* **DIRECTIONS**
Among the entries below, tally each line where the word "nuôi" appears and state only the total.

* **DATA LISTING**
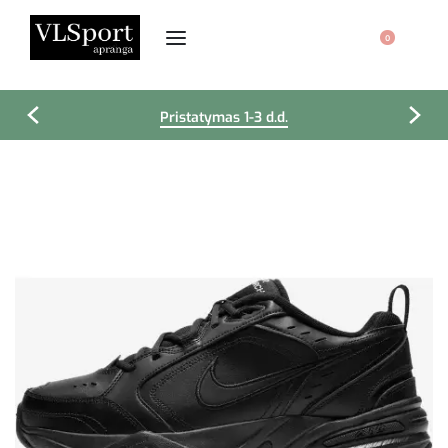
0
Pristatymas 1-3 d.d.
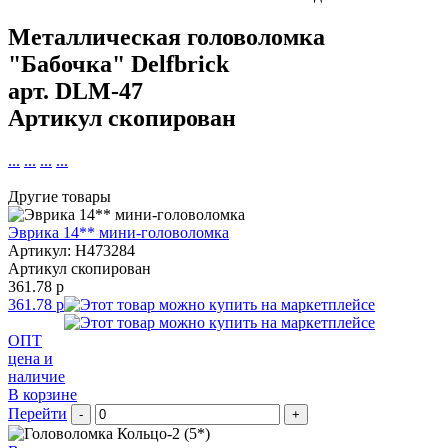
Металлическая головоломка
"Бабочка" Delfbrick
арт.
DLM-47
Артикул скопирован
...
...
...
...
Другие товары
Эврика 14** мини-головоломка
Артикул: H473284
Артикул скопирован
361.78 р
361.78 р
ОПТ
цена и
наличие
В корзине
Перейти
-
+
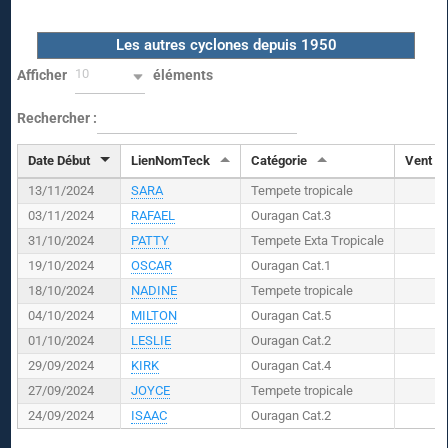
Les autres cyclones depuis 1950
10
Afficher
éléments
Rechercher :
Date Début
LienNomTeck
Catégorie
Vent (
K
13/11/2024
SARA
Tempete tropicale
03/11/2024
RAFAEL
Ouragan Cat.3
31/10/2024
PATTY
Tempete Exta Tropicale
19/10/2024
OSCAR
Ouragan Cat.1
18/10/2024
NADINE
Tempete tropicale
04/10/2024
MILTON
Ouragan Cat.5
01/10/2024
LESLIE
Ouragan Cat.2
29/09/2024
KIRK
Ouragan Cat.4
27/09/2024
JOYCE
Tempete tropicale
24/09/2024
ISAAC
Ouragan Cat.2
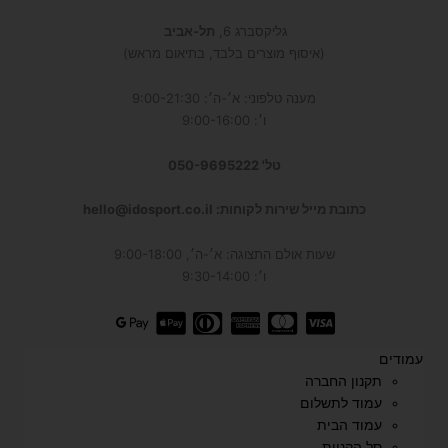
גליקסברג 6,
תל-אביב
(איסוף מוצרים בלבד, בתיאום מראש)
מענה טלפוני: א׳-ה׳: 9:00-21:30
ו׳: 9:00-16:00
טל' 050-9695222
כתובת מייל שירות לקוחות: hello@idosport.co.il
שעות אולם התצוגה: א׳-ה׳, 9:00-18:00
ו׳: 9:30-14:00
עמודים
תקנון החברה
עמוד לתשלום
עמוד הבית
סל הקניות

...

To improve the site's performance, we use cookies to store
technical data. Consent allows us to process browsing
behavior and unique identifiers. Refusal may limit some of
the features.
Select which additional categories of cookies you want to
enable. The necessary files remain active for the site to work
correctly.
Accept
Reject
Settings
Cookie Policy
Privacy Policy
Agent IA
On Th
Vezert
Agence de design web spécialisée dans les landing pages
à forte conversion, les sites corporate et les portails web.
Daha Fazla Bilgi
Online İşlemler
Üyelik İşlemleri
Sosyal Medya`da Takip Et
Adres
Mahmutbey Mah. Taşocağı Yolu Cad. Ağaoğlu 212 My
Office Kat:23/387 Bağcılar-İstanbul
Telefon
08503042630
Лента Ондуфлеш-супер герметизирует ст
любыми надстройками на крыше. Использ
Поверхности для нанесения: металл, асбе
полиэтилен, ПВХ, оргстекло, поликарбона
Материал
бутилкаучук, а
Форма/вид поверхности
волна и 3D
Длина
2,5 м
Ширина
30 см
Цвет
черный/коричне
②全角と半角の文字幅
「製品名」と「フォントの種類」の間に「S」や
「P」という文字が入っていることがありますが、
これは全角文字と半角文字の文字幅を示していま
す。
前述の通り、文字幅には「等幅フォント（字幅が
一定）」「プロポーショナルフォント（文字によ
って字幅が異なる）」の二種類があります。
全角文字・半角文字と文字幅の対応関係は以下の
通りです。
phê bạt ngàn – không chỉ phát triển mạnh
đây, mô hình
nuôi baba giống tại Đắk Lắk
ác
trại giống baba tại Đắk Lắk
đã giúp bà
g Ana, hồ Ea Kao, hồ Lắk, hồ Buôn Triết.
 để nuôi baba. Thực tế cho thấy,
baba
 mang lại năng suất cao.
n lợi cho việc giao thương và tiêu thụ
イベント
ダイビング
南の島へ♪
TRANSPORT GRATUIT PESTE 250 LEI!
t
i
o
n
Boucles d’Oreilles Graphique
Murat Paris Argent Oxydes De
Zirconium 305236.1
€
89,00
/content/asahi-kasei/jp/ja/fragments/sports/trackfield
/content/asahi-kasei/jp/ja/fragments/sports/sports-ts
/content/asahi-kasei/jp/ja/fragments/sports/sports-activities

==

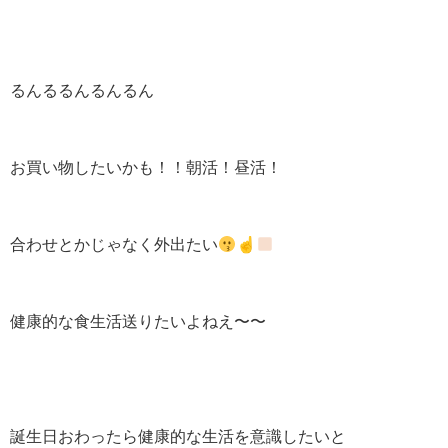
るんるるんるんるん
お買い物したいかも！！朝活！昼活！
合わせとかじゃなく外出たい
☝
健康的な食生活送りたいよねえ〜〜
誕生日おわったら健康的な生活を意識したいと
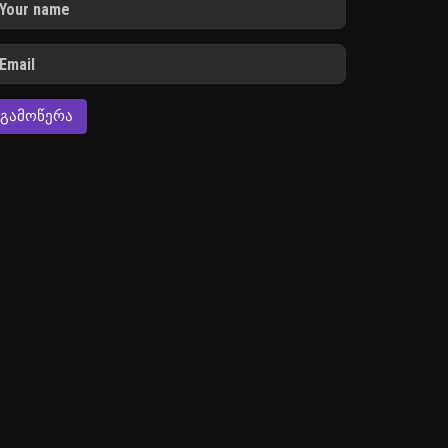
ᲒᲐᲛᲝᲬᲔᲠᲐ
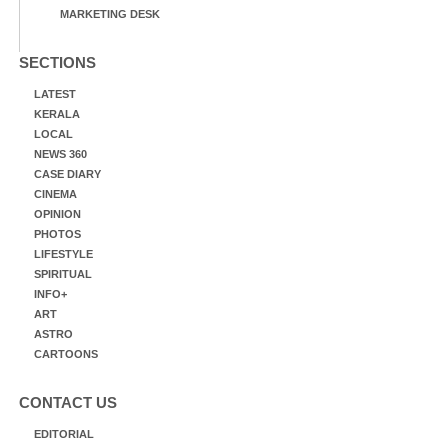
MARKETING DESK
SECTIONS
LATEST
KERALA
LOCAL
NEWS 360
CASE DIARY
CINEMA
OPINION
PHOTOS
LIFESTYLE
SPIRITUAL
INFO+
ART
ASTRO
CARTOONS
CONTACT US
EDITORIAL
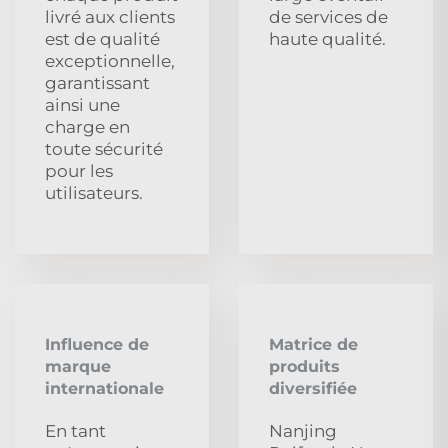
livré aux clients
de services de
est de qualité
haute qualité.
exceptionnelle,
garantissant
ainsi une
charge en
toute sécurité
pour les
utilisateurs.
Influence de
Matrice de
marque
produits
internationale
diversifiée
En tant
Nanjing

* **RESULT FOR THIS TASK**
2